Besides the officially certified Dogma films, it should be noted that Michael Winterbottom’s “Wonderland” also borrows from the Dogma technique, though let’s not give the Danes credit for all films shot with available light and hand-held cameras. In a conversation over lunch, Winterbottom told members of the press, “It wasn’t a question of following ‘Dogma,’ it was just we had all these characters’ stories, and we wanted to make connections with the people around them, the 7 million people [in London] — we wanted to catch those [spontaneous] moments. In the bars and other locations, we did tests without lights, without boards, without microphones, and nobody paid attention to us. As soon as we put a small light up, everyone was very aware. We just tried to be like three people in the crew and not control the locations, at all.” Shot by documentary cinematographer Sean Bobbitt, Winterbottom went on to say, “It wasn’t meant to be a stylistic thing, it was just that’s how we were working.”

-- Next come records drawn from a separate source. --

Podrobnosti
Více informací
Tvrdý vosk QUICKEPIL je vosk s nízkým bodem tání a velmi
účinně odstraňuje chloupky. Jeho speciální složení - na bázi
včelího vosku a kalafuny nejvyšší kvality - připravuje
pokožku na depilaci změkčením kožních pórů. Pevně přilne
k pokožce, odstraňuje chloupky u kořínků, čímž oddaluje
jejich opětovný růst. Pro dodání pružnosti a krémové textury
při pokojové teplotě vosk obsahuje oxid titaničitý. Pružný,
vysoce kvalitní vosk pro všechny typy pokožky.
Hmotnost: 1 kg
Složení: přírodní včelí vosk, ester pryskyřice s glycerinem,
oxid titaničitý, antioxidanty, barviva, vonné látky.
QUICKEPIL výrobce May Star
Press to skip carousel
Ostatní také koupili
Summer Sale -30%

An interesting biz note: “Wonderland,” though in Universal Pictures‘ possession – still has no U.S. distributor prepared to release the film in the States. Universal is no longer equipped to distribute small films, as they recently sold off Polygram (who financed the film), as well as Gramercy Pictures and October Films. Winterbottom explained, “[Universal doesn’t] have any distribution mechanism in place, so the rights are still available…” Adding to widespead speculation that Universal is exploring the creation specialized distribution arm, Winterbottom added “Universal will set up a distributor at some point, so they might distribute it, but if they had the right offer, they might sell it.” Let’s hope so. If not, a very worthy film could remain in limbo for a long time.

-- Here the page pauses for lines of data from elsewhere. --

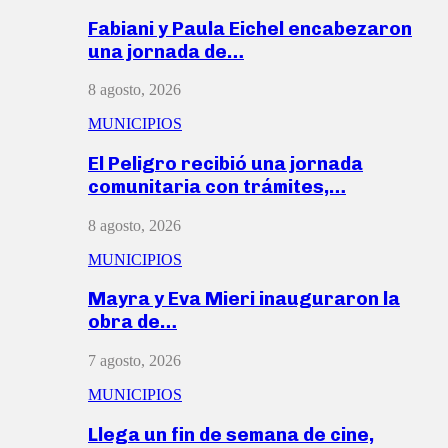
Fabiani y Paula Eichel encabezaron
una jornada de…
8 agosto, 2026
MUNICIPIOS
El Peligro recibió una jornada
comunitaria con trámites,…
8 agosto, 2026
MUNICIPIOS
Mayra y Eva Mieri inauguraron la
obra de…
7 agosto, 2026
MUNICIPIOS
Llega un fin de semana de cine,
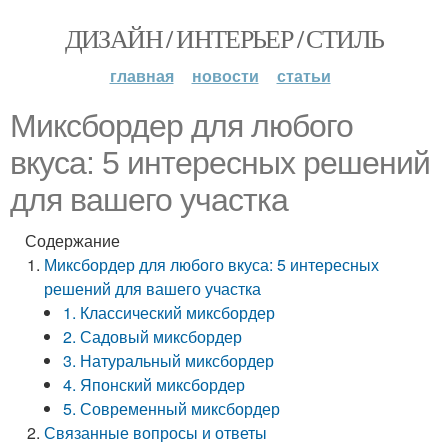
ДИЗАЙН / ИНТЕРЬЕР / СТИЛЬ
главная
новости
статьи
Миксбордер для любого
вкуса: 5 интересных решений
для вашего участка
Содержание
Миксбордер для любого вкуса: 5 интересных
решений для вашего участка
1. Классический миксбордер
2. Садовый миксбордер
3. Натуральный миксбордер
4. Японский миксбордер
5. Современный миксбордер
Связанные вопросы и ответы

Though digital video is not an essential feature of the Dogma gang (as witnessed in “Mifune”), it does fulfill a basic promise of their objective: to make films without illusion, more direct and character-driven New technologies were found in a number of panels on Saturday, investigating the relationship of making films with the help of DV. Screen International New York editor Colin Brown hosted “Film or Digital: How to Choose ?” at the MITIC Media Center, which focuses this year almost entirely on digital video concerns. Panelists included Bertrand Decoux (Kodak), Pierre Poittevin (Fuji), Alain Remond (Barco) and Mathieu Sintas (CST) and their concerns compared the qualities of film and film transfers to DV, as well images shot directly on DV. MITIC also has the slight honor of screening “Lovers” to the public. Throughout MITIC, a number of other notables in the DV world will appear: Peter Broderick (Next Wave Films) will present The Revolution in Filmmaking, with a presentation of Eric Rohmer’s new project, and Lance Weiler and Stefan Avalos will premiere their landmark DV feature “The Last Broadcast” on Tuesday.

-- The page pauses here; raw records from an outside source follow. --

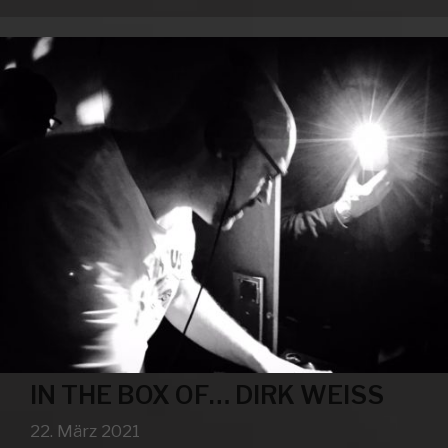
DIRK
WEISS
IN THE BOX OF… DIRK WEISS
22. März 2021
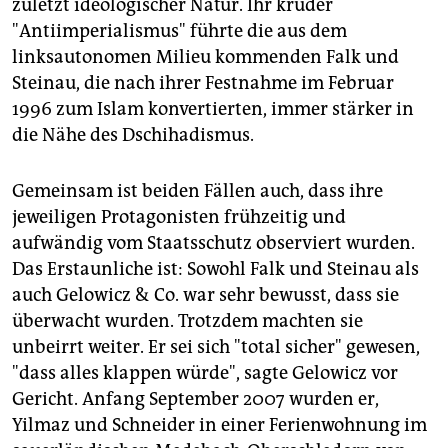
zuletzt ideologischer Natur. Ihr kruder
"Antiimperialismus" führte die aus dem
linksautonomen Milieu kommenden Falk und
Steinau, die nach ihrer Festnahme im Februar
1996 zum Islam konvertierten, immer stärker in
die Nähe des Dschihadismus.
Gemeinsam ist beiden Fällen auch, dass ihre
jeweiligen Protagonisten frühzeitig und
aufwändig vom Staatsschutz observiert wurden.
Das Erstaunliche ist: Sowohl Falk und Steinau als
auch Gelowicz & Co. war sehr bewusst, dass sie
überwacht wurden. Trotzdem machten sie
unbeirrt weiter. Er sei sich "total sicher" gewesen,
"dass alles klappen würde", sagte Gelowicz vor
Gericht. Anfang September 2007 wurden er,
Yilmaz und Schneider in einer Ferienwohnung im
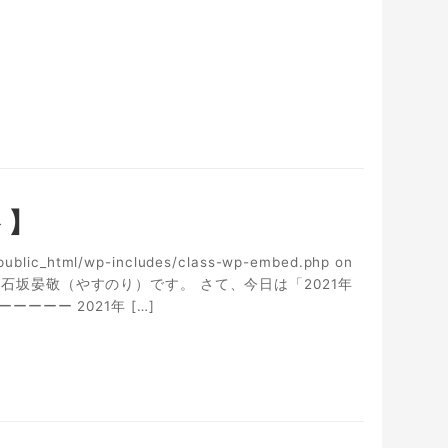
ト】
m/public_html/wp-includes/class-wp-embed.php on
営の石坂晏敬（やすのり）です。 さて、今日は「2021年
ーー 2021年 […]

While MITIC is jumping headlong into technological concerns, Variety’s weekly panel series shifted to the marketing side with “Millennium Movie Marketing: New Media and Methods in Search of the Big Opening,” which explored myriad methods, from the Internet to product tie-ins that film marketers and makers can do to help gain attention for their film. More on MITIC and the new technology panels as the festival continues.

On Sunday, the movie madness in Cannes continues with Competition entries, Chen Kaige’s “The Emperor and The Assassin,” Raul Ruiz’s “Time Regained“, and the out of competition documentary by Werner Herzog, “My Best Fiend: Klaus Kinski” about the love hate relationship between the acclaimed German director and his frenzied collaborator, actor Kinski. Also, the Slamdance film festival visits the French Riviera for two days of screenings, marking its presence with the planting of their black and white flag on the beaches here. The ceremony, promises co-fest-founder Dan Mirvish, “will be like ‘Saving Private Ryan ‘ on the beaches of Normandy, but a little smaller and without all the shaky camera moves.”